All of us share a concern around this question of whether or not our pay be docked for striking. The word on the ground, passed on to us through certain administrative staff, is that the college will be docking our pay. However, the college has not made any official announcement to P-fac, on the subject. Because it was a short term work stoppage, and because of bargaining, we think it would be a very destructive move on the part of the college, to dock pay. That said, we have come up with a plan to mitigate the effect of lost pay to members. We have a Strike and Hardship Relief Fund. We want to ensure that no one suffers inordinately for having walked out on 3 courses, for example; while others’ classes were not scheduled during the strike hours and therefore would not suffer as greatly, if at all, if the college docks pay.
In order to share the burden, and begin to replenish our fund, we’re asking for members to donate. The suggested donation from members is $20.00. The payment can be made through the P-fac website: www.pfac.org, or by sending a check written to P-fac, with a notation allocating it to the Strike and Hardship Fund. We are also asking for donations from other supporters, unions and individuals. Just yesterday we received a $300.00 donation from a higher Ed local in Southern Illinois. Disbursement of monies, will be determined after we see what the college does. We have to see if they dock people. If the college does not dock pay, this semester, the strike fund will serve to support members against hardship brought on by future job actions. Building a fund will continue to be important preparation should bargaining break down, in the future. Please donate now at: www.pfac.org OR send a check to: PFac, Columbia College Chicago, 600 S. Michigan Ave., Rm 1309B, Chicago, IL 60605.

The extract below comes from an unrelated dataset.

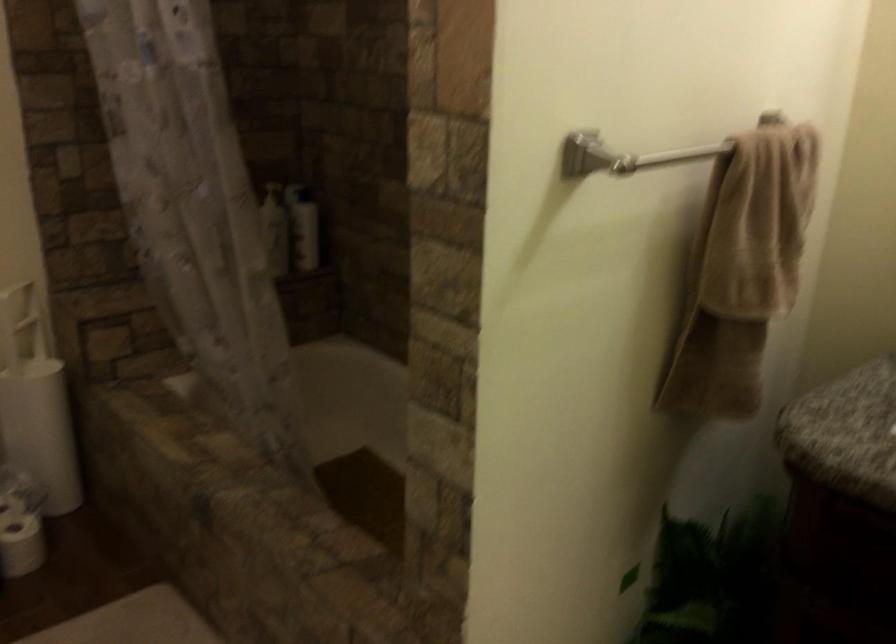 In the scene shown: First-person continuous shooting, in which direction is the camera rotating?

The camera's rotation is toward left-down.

Our Strength is in Our Solidarity
STRIKE BREAKERS: On a more difficult note, it has become clear that some of our members crossed the picket line. Some of these people were in the minority and against the strike, but others – amazingly – voted for the strike, but somehow rationalized the need to teach their class/es, anyway, thereby undercutting their own union. This is a very serious offense. Union leadership is being advised by our lawyers and labor leaders to deal severely with these transgressions. We cannot allow individual members to work against the democratic decision and subsequent efforts of the group. The leadership is currently considering the range of options available.